## PROVIDED RECORDS
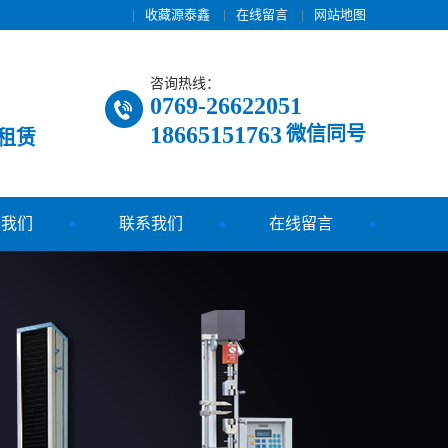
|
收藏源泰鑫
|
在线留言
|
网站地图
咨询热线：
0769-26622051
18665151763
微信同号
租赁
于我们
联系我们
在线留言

## PROBLEM TO WORK ON
Your reply should be the entries above, repeated exactly and free of pictures.

## WRITTEN ANSWER
|
收藏源泰鑫
|
在线留言
|
网站地图
咨询热线：
0769-26622051
18665151763
微信同号
租赁
于我们
联系我们
在线留言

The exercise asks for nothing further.